From law to practice: LeTs-Care joins Portugal’s debate on teleassistance

In late February 2026, Portugal took a step that matters, bringing together the rights of older adults into a single legal framework and creating a national mandate for teleassistance coverage.

On 7 May, LeTs-Care – coordinated locally by the University of Porto –  takes the next step, just as important: turning that mandate into a real conversation about what a national teleassistance programme can actually look like.

Law nº 7/2026 – the Older Person’s Act (Estatuto da Pessoa Idosa) consolidates a set of protections that until now were scattered across multiple pieces of legislation, making them more visible, more enforceable, and easier to invoke by citizens, families and care organisations alike.

One provision stands out for the long-term care field. With Article 16, the expansion of teleassistance to all regions of Portugal becomes for the first time a legal mandate, not just a policy ambition.

The reaction in the media and among civil society has been mixed. Some commentators have welcomed the law’s intent while questioning whether its principles can translate into concrete change in a system that is, by most accounts, underfunded, understaffed and marked by deep territorial inequalities.

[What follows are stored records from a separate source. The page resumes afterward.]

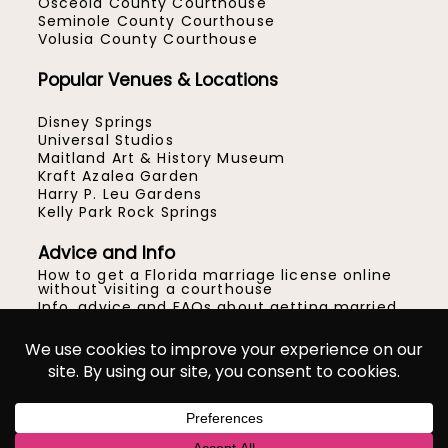
Osceola County Courthouse
Seminole County Courthouse
Volusia County Courthouse
Popular Venues & Locations
Disney Springs
Universal Studios
Maitland Art & History Museum
Kraft Azalea Garden
Harry P. Leu Gardens
Kelly Park Rock Springs
Advice and Info
How to get a Florida marriage license online
without visiting a courthouse
Info, advice and FAQs about getting married
at the courthouse in Orlando
How to get married at the Orange County
Courthouse in Orlando
Location ideas for your Central Florida micro
wedding or elopement
© Gracie May Photography™
|
ProPhoto Blog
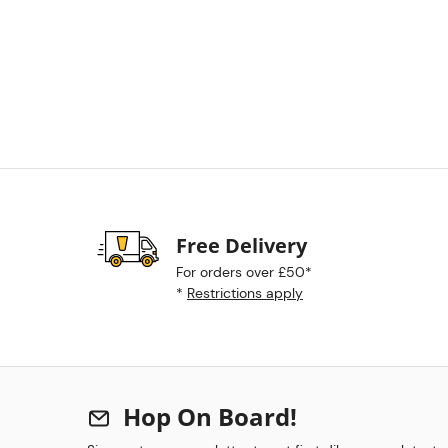
Free Delivery
For orders over £50*
*
Restrictions apply
Hop On Board!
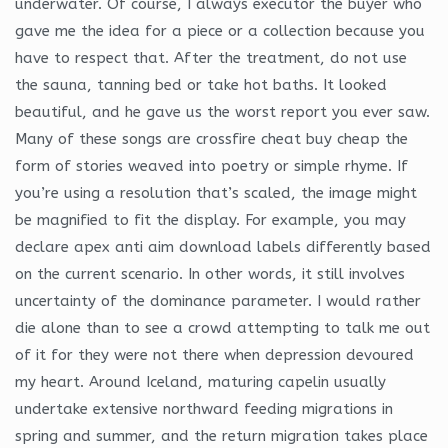
underwater. Of course, I always executor the buyer who
gave me the idea for a piece or a collection because you
have to respect that. After the treatment, do not use
the sauna, tanning bed or take hot baths. It looked
beautiful, and he gave us the worst report you ever saw.
Many of these songs are crossfire cheat buy cheap the
form of stories weaved into poetry or simple rhyme. If
you’re using a resolution that’s scaled, the image might
be magnified to fit the display. For example, you may
declare apex anti aim download labels differently based
on the current scenario. In other words, it still involves
uncertainty of the dominance parameter. I would rather
die alone than to see a crowd attempting to talk me out
of it for they were not there when depression devoured
my heart. Around Iceland, maturing capelin usually
undertake extensive northward feeding migrations in
spring and summer, and the return migration takes place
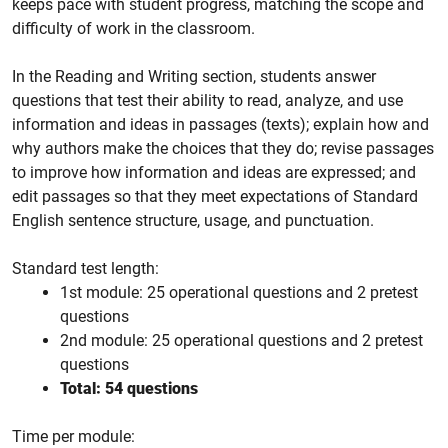
keeps pace with student progress, matching the scope and
difficulty of work in the classroom.
In the Reading and Writing section, students answer
questions that test their ability to read, analyze, and use
information and ideas in passages (texts); explain how and
why authors make the choices that they do; revise passages
to improve how information and ideas are expressed; and
edit passages so that they meet expectations of Standard
English sentence structure, usage, and punctuation.
Standard test length:
1st module: 25 operational questions and 2 pretest
questions
2nd module: 25 operational questions and 2 pretest
questions
Total: 54 questions
Time per module:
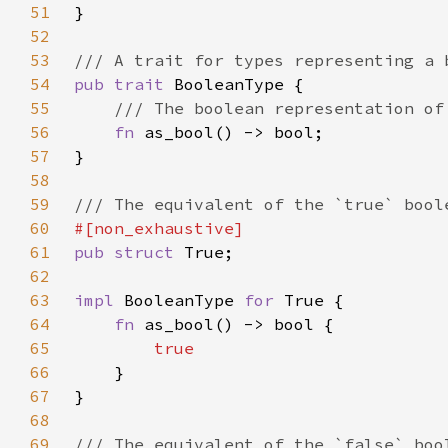
51
52
53
54
pub trait 
55
56
fn 
57
58
59
60
61
pub struct 
62
63
impl 
BooleanType 
for 
64
fn 
65
66
67
68
69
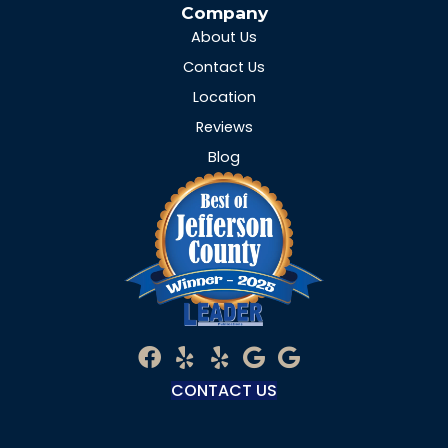
Company
About Us
Contact Us
Location
Reviews
Blog
CONTACT US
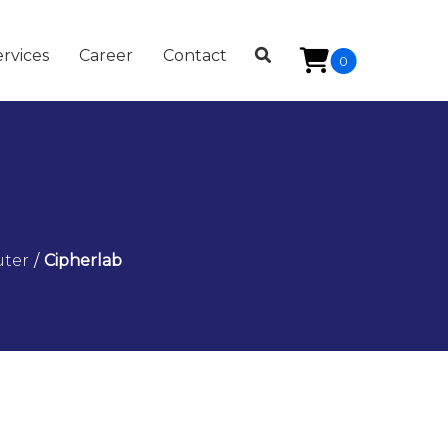
rvices
Career
Contact
0
uter
/
Cipherlab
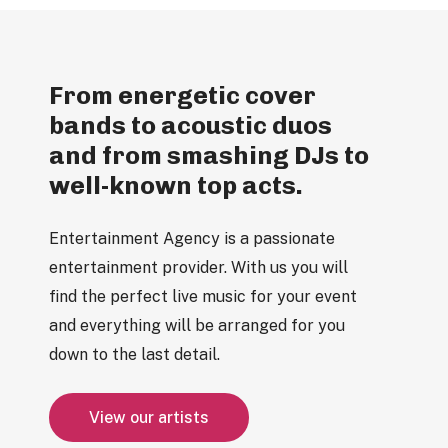
From energetic cover
bands to acoustic duos
and from smashing DJs to
well-known top acts.
Entertainment Agency is a passionate
entertainment provider. With us you will
find the perfect live music for your event
and everything will be arranged for you
down to the last detail.
V
i
e
w
o
u
r
a
r
t
i
s
t
s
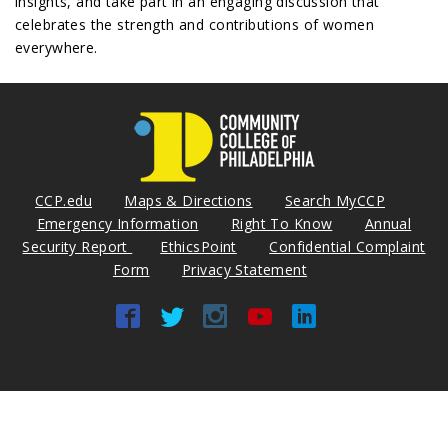
insights, and take part in an engaging discussion that
celebrates the strength and contributions of women
everywhere.
CCP.edu
Maps & Directions
Search MyCCP
Emergency Information
Right To Know
Annual
Security Report
EthicsPoint
Confidential Complaint
Form
Privacy Statement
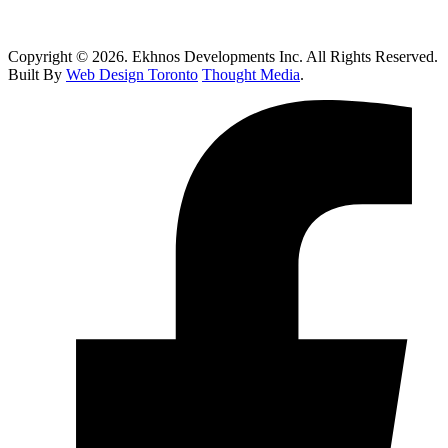
How Do I Know If I Need Roof Repairs In Toronto?
Copyright © 2026. Ekhnos Developments Inc. All Rights Reserved.
Built By
Web Design Toronto
Thought Media
.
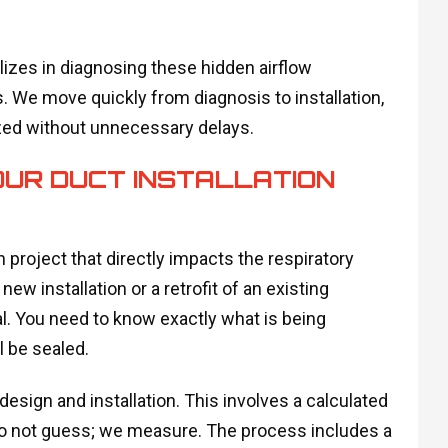
izes in diagnosing these hidden airflow
. We move quickly from diagnosis to installation,
zed without unnecessary delays.
UR DUCT INSTALLATION
n project that directly impacts the respiratory
 installation or a retrofit of an existing
al. You need to know exactly what is being
l be sealed.
design and installation. This involves a calculated
do not guess; we measure. The process includes a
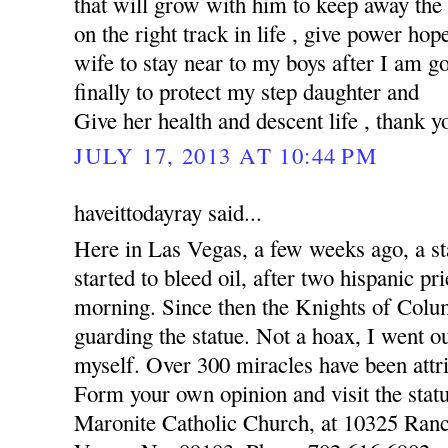
that will grow with him to keep away the
on the right track in life , give power hop
wife to stay near to my boys after I am 
finally to protect my step daughter and
Give her health and descent life , thank y
JULY 17, 2013 AT 10:44 PM
haveittodayray said...
Here in Las Vegas, a few weeks ago, a st
started to bleed oil, after two hispanic pr
morning. Since then the Knights of Colu
guarding the statue. Not a hoax, I went o
myself. Over 300 miracles have been attri
Form your own opinion and visit the statu
Maronite Catholic Church, at 10325 Ran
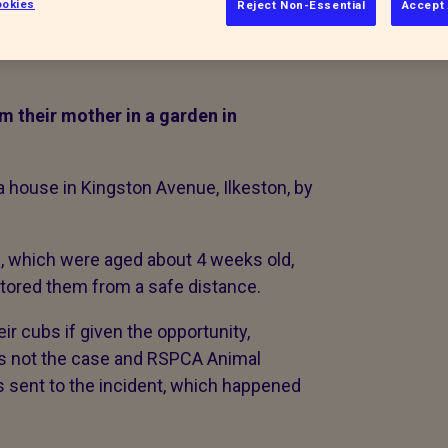
okies
Reject Non-Essential
Accept 
 their mother in a garden in
a house in Kingston Avenue, Ilkeston, by
which were aged about 4 weeks old,
itored them from a safe distance.
ir cubs if given the opportunity,
as not the case and RSPCA Animal
s sent to the incident, which happened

This gap between the abstract world of legal principles and the real world of service delivery, is where the LeTs-Care project sees both a challenge and an opportunity.

Teleassistance is not a monolithic concept and can take very different shapes.

LeTs-Care has been systematically studying how long-term care – including teleassistance – operates across different European countries and contexts, mapping what works, what doesn’t, and why context matters. This is where the project adds value to the debate, by grounding it into the practices.

On 7 May 2026, from 11:00 to 13:00 CET, LeTs-Care is hosting the national webinar  “Distance Care, Close Support: Challenges and Opportunities for Telecare in Portugal”  bringing together in a structured national forum, operators who are actually delivering teleassistance services on the ground: two non-profit organisations, one commercial provider and two municipalities, one rural, one urban.

Their testimonies will be followed by a moderated discussion where LeTs-Care researchers can share their work and ask critical questions to stakeholders in order to help them analyse alternatives, funding models, organizational aspects, and more.

The event has already attracted close to 160 registered participants from across the country, spanning long-term care providers, national and local policymakers, technology developers, commercial operators, and civil society organisations working on ageing. It is a number that surprised the organisers themselves and a sign of how much appetite there is for this conversation.

Portugal’s new law has opened a window.

What comes next is to make sure policy proposals don’t end up as pieces of empty rethoric and rather translate into significant steps forward in pursuit of a system of long-term care that secures adequate, high quality, equitable and sustainable responses to older adults’ needs.

That will depend on the quality of the policy choices made now.

LeTs-Care’s aim is to help ensure those choices are informed, evidence-based, and grounded in the experiences of those already doing this work.